Diplomatic tensions between Russia and Tajikistan ran high on Tuesday, as the Russian government deported the first 300 Tajik migrants in a promised wave of expulsions.
The deportations are allegedly Russia's response to Tajikistan for jailing a Russian pilot on smuggling charges. Pilot Vladimir Sadovnichy and his Estonian colleague Aleksey Rudenk were sentenced to eight-and-a-half years in prison.
Russian President Dmitry Medvedev denied the link, but noted that there could be more Tajik detentions and deportations in the future.
The government said that all of the Tajik migrants had broken immigration laws, while Chief Sanitary Inspector Gennady Onishchenko suggested that many of the foreign laborers carry tuberculosis and AIDS.
There are currently 1.5 million Tajik citizens working in Russia, some of whom were arrested on the job at construction sites in Moscow over the weekend. Additionally, the Federal Migration Service has reportedly stopped issuing work permits to Tajiks.
Russia's alleged intimidation tactics seem to be beginning to work. The Prosecutor's Office of the Khatlon Region in Tajikistan petitioned the regional court to lessen the pilots' sentences.
“[Due to] the personalities of the convicted men, as well as the fact that they are citizens of countries that are Tajikistan’s strategic partners,” the court should “mitigate the sentences handed down by a court in the town of Kurgan-Tyube,” prosecutors states, according to Russia's RT News.
Tajik President Emomali Rakhmon echoed the prosecutors' sentiments, looking to resolve the dispute so as not to ruin the alliance and strategic ties with Russia, The Moscow Times reported.

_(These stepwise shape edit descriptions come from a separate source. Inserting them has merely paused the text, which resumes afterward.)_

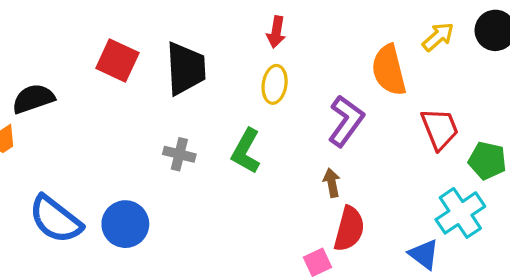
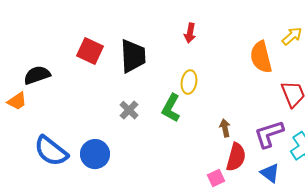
yellow ellipse: (275, 84) -> (189, 82), moved
purple L-shape: (346, 121) -> (269, 134), moved, turned -144
gray cross: (179, 154) -> (129, 110), turned 30
blue triangle: (424, 254) -> (270, 173), moved

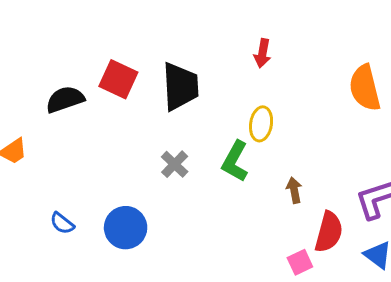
black semicircle: (37, 75) -> (65, 99), moved
brown arrow: (225, 128) -> (294, 190), moved
blue semicircle: (51, 151) -> (62, 223), size x0.5

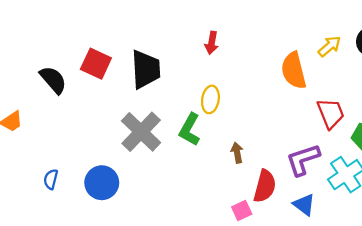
black semicircle: (65, 99) -> (53, 80), turned 68
gray cross: (175, 164) -> (141, 132), size x1.8
blue semicircle: (62, 223) -> (51, 179), turned 66

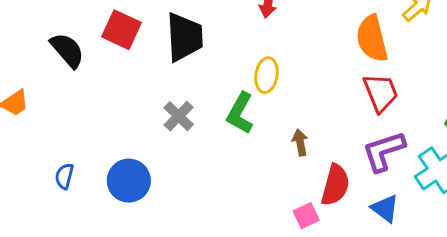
red trapezoid: (331, 113) -> (381, 93), moved
gray cross: (141, 132) -> (179, 116), size x0.6

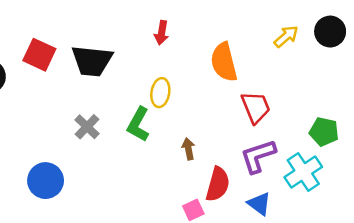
black trapezoid: (184, 37) -> (92, 61), turned 99
orange semicircle: (372, 39) -> (224, 62), moved

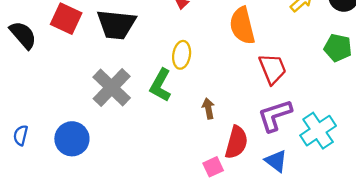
gray cross: (87, 127) -> (112, 87), size x1.6
green pentagon: (324, 132) -> (338, 48), moved

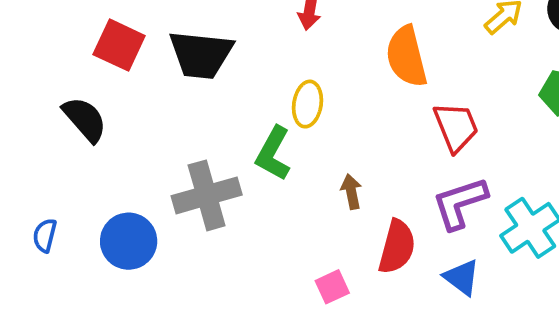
black semicircle: (23, 35) -> (85, 119), moved
gray cross: (112, 87) -> (207, 195), moved, turned 30
pink square: (213, 167) -> (332, 287), moved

But the dispute goes beyond the pilot. Moscow has been trying to persuade Tajikistan to allow Russian troops to patrol the Tajikistan-Afghanistan border, where massive quantities of heroin are being smuggled en route to Russia, according to The Associated Press.

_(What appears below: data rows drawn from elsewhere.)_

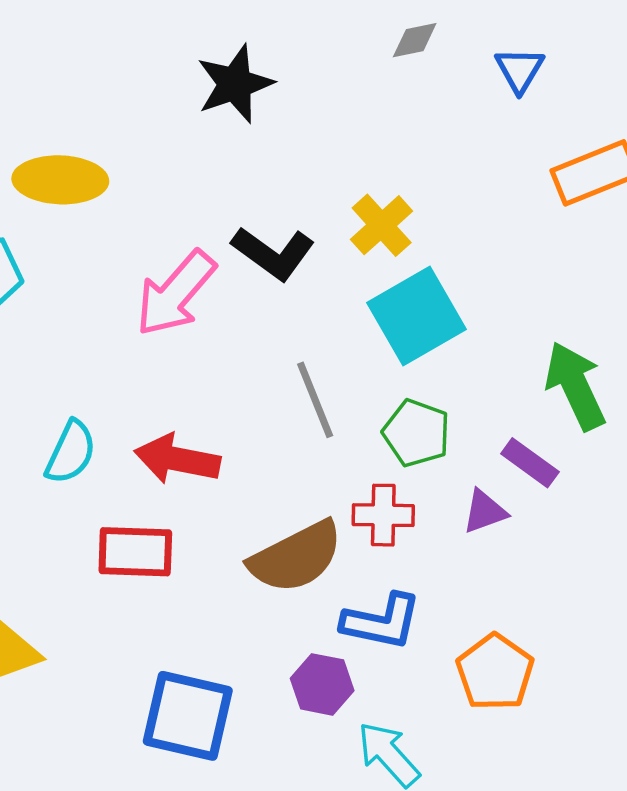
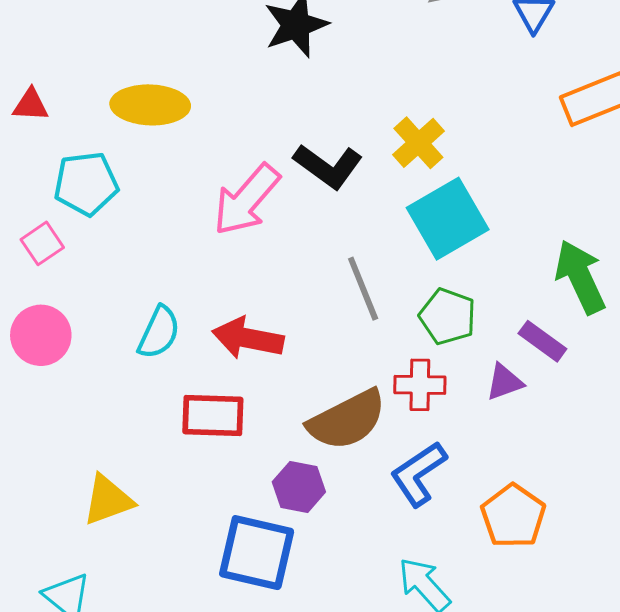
blue L-shape: (382, 622) -> (418, 474), turned 134
purple hexagon: (322, 684) -> (299, 487), moved

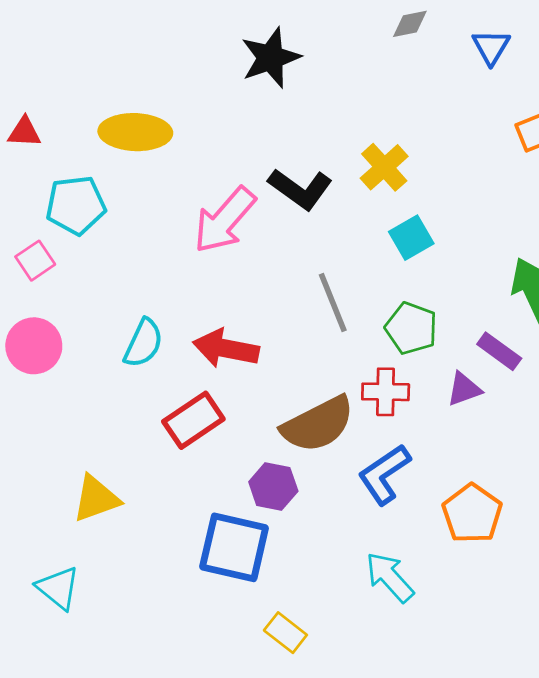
cyan square: (448, 219) -> (411, 238), size x0.6
red rectangle: (213, 416) -> (193, 420), turned -36

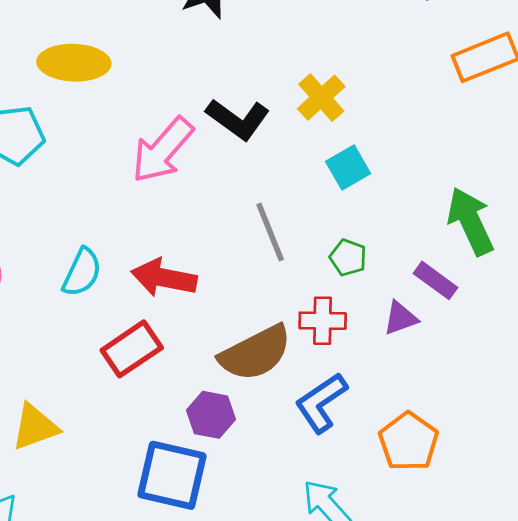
green pentagon: (411, 328) -> (348, 258), size x0.7

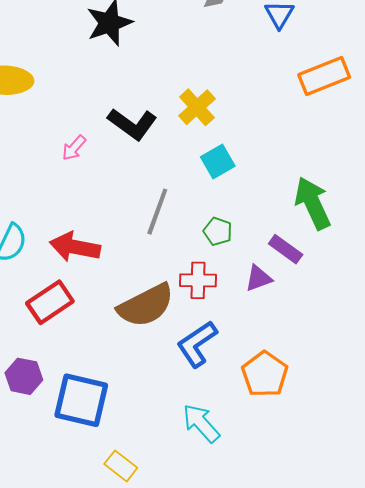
pink arrow: (163, 150) -> (74, 148), size x0.5
gray line: (270, 232) -> (157, 212), turned 42
purple hexagon: (211, 415) -> (24, 376), moved

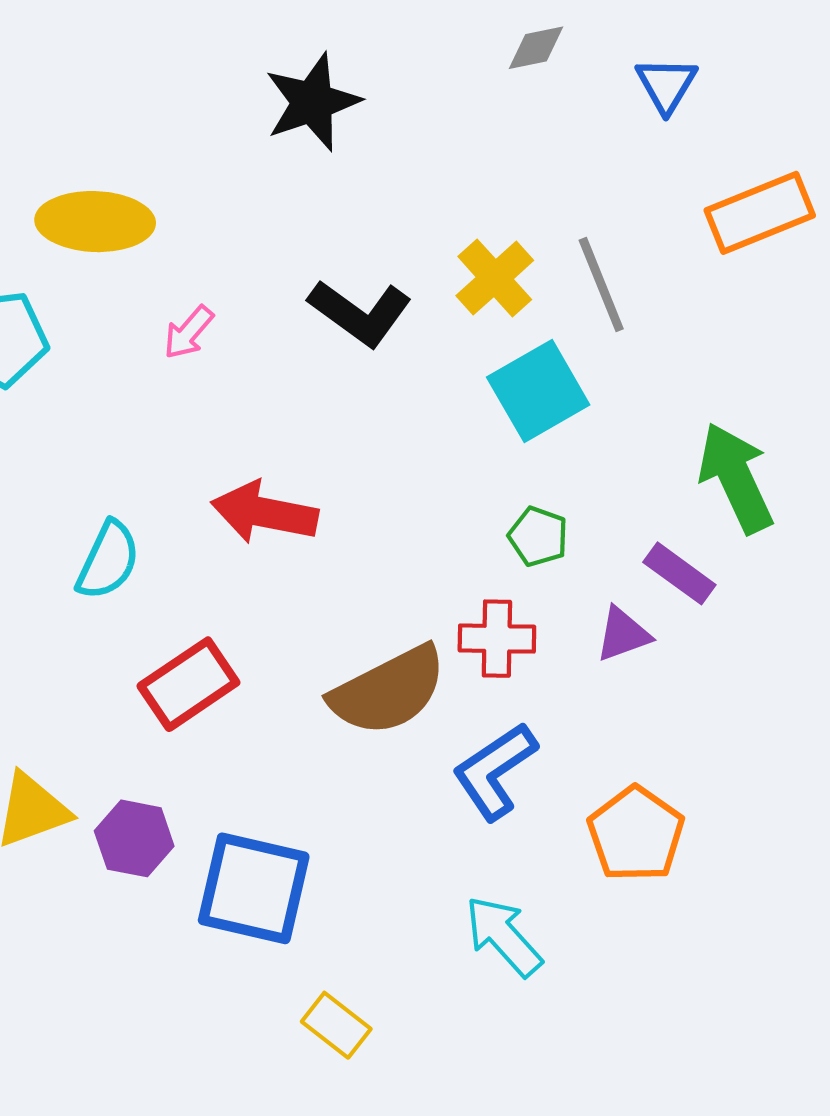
pink arrow: (74, 148) -> (188, 332), moved
cyan square: (218, 162) -> (538, 391), size x1.4
gray line: (157, 212) -> (601, 285), moved, turned -42
red arrow: (75, 247) -> (265, 513), moved

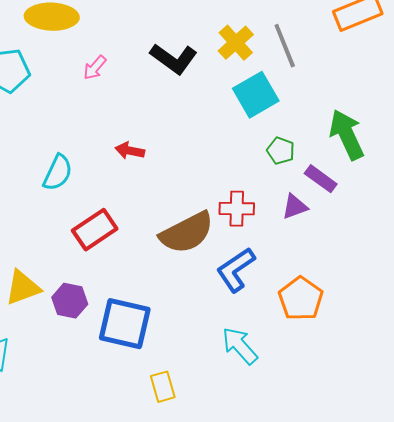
red arrow: (265, 513) -> (130, 151), size x0.6
green pentagon: (538, 536) -> (281, 151), moved
yellow rectangle: (336, 1025) -> (163, 387), turned 36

Rakhmon's son-in-law, Rustam Khukumov, is currently serving a prison sentence in Russia for drug dealing.
Since gaining its independence from Russia after the fall of the Soviet Union in 1991, Tajikistan has remained an ally of Russia. Russia has 7,500 troops based in Tajikistan that will be there for at least 50 more years, and the military has a space-tracking facility in the country.